Hi Peter,
I'm not sure that it addresses the issue of hardware fairness, but this
paper compares CAS and LOCK XADD behavior on relatively modern x86:
"Evaluating the Cost of Atomic Operations on Modern Architectures,"
Hermann Schweizer, Maciej Besta, and Torsten Hoefler.
https://spcl.inf.ethz.ch/Publications/.pdf/atomic-bench.pdf
Here's the abstract:
"""
Swap (CAS) or Fetch-and-Add (FAA) are ubiquitous in parallel
programming. Yet, performance tradeoffs between these operations and
various characteristics of such systems, such as the structure of
caches, are unclear and have not been thoroughly analyzed. In this paper
we establish an evaluation methodology, develop a performance model, and
present a set of detailed benchmarks for latency and bandwidth of
different atomics. We consider various state-of-the-art x86
architectures: Intel Haswell, Xeon Phi, Ivy Bridge, and AMD Bulldozer.

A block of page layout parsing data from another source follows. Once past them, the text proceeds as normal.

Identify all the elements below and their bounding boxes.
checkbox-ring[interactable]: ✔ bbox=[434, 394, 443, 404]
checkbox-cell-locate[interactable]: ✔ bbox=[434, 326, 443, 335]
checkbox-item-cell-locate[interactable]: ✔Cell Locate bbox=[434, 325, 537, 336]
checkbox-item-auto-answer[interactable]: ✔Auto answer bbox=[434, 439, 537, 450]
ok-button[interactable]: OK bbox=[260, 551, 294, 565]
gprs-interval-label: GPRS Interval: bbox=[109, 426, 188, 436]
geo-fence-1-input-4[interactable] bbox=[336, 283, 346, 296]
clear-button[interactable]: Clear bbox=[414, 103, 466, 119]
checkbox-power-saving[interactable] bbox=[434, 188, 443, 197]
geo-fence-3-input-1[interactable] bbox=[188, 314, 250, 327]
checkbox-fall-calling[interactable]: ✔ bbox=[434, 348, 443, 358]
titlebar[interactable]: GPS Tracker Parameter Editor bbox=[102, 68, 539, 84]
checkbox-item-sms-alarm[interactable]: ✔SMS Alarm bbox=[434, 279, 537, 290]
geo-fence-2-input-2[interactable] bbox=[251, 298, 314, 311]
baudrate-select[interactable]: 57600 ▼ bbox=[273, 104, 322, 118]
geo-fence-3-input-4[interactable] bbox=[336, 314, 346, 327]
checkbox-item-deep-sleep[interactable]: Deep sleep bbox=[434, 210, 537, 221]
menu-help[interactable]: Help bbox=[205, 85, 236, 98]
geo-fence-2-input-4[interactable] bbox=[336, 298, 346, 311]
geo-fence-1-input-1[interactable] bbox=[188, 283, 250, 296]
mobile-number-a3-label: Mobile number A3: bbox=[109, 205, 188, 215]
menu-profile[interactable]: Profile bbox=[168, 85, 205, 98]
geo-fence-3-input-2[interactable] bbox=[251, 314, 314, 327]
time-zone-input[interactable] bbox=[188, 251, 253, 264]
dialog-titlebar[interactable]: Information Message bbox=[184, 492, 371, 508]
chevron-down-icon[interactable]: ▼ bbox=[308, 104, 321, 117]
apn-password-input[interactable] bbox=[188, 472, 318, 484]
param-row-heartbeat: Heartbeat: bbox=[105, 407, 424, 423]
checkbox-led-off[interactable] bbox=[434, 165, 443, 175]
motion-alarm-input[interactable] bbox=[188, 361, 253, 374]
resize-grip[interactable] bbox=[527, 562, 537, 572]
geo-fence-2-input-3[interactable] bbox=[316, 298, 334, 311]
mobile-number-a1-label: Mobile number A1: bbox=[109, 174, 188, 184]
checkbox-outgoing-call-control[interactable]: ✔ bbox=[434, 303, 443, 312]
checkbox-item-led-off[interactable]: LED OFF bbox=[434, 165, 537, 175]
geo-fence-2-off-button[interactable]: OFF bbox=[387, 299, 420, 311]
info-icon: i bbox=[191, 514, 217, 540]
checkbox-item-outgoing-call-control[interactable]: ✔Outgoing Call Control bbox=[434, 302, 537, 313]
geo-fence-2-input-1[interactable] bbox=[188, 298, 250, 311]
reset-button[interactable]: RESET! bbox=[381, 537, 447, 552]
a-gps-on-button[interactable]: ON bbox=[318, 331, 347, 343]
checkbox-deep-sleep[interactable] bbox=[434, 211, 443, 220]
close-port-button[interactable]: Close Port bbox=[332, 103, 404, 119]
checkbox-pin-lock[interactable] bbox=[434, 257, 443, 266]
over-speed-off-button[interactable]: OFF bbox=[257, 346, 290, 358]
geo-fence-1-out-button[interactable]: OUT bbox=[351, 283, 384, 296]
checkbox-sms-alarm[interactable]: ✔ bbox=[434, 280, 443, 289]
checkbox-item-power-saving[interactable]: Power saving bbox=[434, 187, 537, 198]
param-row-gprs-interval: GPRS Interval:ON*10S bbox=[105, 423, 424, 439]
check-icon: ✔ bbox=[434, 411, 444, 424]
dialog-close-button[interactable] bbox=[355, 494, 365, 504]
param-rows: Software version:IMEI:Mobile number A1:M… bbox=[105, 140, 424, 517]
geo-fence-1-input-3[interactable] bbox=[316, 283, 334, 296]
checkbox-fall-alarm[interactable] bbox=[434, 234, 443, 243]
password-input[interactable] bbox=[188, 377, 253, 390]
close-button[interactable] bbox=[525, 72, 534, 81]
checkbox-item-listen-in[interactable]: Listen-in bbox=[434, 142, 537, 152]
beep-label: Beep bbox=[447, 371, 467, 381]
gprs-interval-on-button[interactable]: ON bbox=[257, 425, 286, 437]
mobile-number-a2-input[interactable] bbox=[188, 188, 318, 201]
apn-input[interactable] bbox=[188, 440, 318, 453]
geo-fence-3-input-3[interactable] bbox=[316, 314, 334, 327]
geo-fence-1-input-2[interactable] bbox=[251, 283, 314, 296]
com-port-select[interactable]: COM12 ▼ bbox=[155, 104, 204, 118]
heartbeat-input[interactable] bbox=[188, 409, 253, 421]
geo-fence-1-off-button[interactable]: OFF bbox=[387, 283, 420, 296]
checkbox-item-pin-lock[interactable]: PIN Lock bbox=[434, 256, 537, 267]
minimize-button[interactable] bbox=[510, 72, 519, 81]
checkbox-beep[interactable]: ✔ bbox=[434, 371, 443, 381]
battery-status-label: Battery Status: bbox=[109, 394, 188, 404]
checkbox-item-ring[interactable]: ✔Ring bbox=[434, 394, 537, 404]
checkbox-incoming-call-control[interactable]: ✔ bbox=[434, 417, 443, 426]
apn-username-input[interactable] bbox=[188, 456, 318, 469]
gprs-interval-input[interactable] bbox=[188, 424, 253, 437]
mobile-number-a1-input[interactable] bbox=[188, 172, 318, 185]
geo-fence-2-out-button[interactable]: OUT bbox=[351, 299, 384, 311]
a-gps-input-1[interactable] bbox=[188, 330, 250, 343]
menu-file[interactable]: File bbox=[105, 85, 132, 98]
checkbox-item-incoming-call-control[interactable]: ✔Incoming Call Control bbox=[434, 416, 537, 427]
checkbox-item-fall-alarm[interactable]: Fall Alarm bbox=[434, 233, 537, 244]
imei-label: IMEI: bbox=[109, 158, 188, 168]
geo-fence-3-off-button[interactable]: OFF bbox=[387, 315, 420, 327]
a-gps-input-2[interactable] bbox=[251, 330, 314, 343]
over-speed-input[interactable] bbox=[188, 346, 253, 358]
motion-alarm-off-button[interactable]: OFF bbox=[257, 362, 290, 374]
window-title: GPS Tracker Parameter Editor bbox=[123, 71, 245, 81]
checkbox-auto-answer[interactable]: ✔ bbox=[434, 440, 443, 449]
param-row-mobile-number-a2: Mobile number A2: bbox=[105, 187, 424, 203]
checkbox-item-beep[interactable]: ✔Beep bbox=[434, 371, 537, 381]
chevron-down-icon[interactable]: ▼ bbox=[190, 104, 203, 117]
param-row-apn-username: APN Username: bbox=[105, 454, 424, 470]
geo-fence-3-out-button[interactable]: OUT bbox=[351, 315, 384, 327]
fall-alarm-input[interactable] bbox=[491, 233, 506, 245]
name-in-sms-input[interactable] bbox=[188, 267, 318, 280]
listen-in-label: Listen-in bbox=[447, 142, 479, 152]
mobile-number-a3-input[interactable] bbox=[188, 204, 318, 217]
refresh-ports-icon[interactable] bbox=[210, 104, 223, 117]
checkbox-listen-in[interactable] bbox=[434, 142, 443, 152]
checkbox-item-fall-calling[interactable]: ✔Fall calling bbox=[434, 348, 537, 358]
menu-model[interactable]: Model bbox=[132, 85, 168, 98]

The results unveil surprising performance relationships between the
considered atomics and architectural properties such as the coherence
state of the accessed cache lines. One key finding is that all the
tested atomics have comparable latency and bandwidth even if they are
characterized by different consensus numbers. Another insight is that
the design of atomics prevents any instruction level parallelism even if
there are no dependencies between the issued operations. Finally, we
discuss solutions to the discovered performance issues in the analyzed
architectures. Our analysis can be used for making better design and
algorithmic decisions in parallel programming on various architectures
deployed in both off-the-shelf machines and large compute systems.
"""
Cheers,
Ross.